Gareth (; Old French: Guerehet, Guerrehet) is a Knight of the Round Table in Arthurian legend. He is the youngest son of King Lot and Queen Morgause, King Arthur's half-sister, thus making him Arthur's nephew, as well as brother to Gawain, Agravain and Gaheris, and either a brother or half-brother of Mordred. Gareth is particularly notable in Le Morte d'Arthur, where one of its eight books is named after and largely dedicated to him, and in which he is also known by his nickname Beaumains.

Arthurian legend

French literature 
The earliest role of Gareth, appearing as Guerrehet, is found in the First Continuation of Chrétien de Troyes's Perceval ou le Conte du Graal.
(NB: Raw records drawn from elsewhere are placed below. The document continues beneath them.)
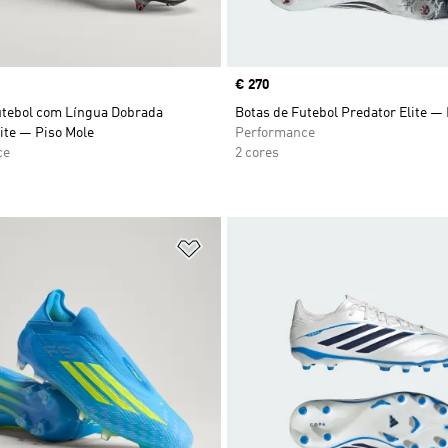
Price
€ 270
utebol com Língua Dobrada
Botas de Futebol Predator Elite —
ite — Piso Mole
Performance
ce
2 cores
sta de Desejos
Adicionar à Lista de Desejos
As the protagonist of the story's final episode, he slays the giant known as "Little Knight", thus avenging the death of fairy king Brangemuer, son of Guingamuer and the fay Brangepart.

Several of his adventures are narrated in the Vulgate Cycle (Lancelot-Grail). In the Vulgate Merlin, Gareth and his brothers defect from their father King Lot and take service with King Arthur, participating in the early battles against the Saxon invaders of Britain and in the war against King Claudas on the continent. As the youngest and often most chivalrous of the Orkney princes, Gareth later prevents his brothers Gawain and Agravain from killing their other sibling Gaheris in revenge for the murder of their mother the Queen of Orkney, condemns his brothers for their killing of Lamorak, and attempts to dissuade Agravain and Mordred from exposing the secret love affair between Lancelot and Arthur's wife Queen Guinevere. His death at the hands of Bors during Lancelot's rescue of Guinevere from being burned at the stake is related in the Mort Artu (Death of Arthur), the final volume of the Vulgate Cycle. The Vulgate Lancelot and the Vulgate Mort Artu  differ in their characterisation of Gareth: in the Lancelot, he is portrayed as Gawain's most cherished brother; in the Mort Artu, it is rather his older brother, Gaheris.

Le Morte d'Arthur 

Gareth is the subject of Book IV (Caxton VII) in Sir Thomas Malory's Le Morte d'Arthur, "The Tale of Sir Gareth of Orkney", which tells how he became a knight. In Malory's retelling of an episode from the Prose Tristan, Gareth seeks to prove himself worthy of knighthood through his deeds instead of just his lineage. For this reason, he arrives at Camelot in disguise as a kitchen boy as le bel inconnu, or the Fair Unknown, who comes without a name and therefore without a past. He is set to work by Sir Kay, who always gives him difficult work, teases him as a lowly kitchen boy and mockingly nicknames him "Beaumains" or "Good Hands" (alternatively "Beautiful Hands" or "Fair Hands"). Gareth receives much better attention from Sir Lancelot, who gives him gifts of clothes and gold for spending money.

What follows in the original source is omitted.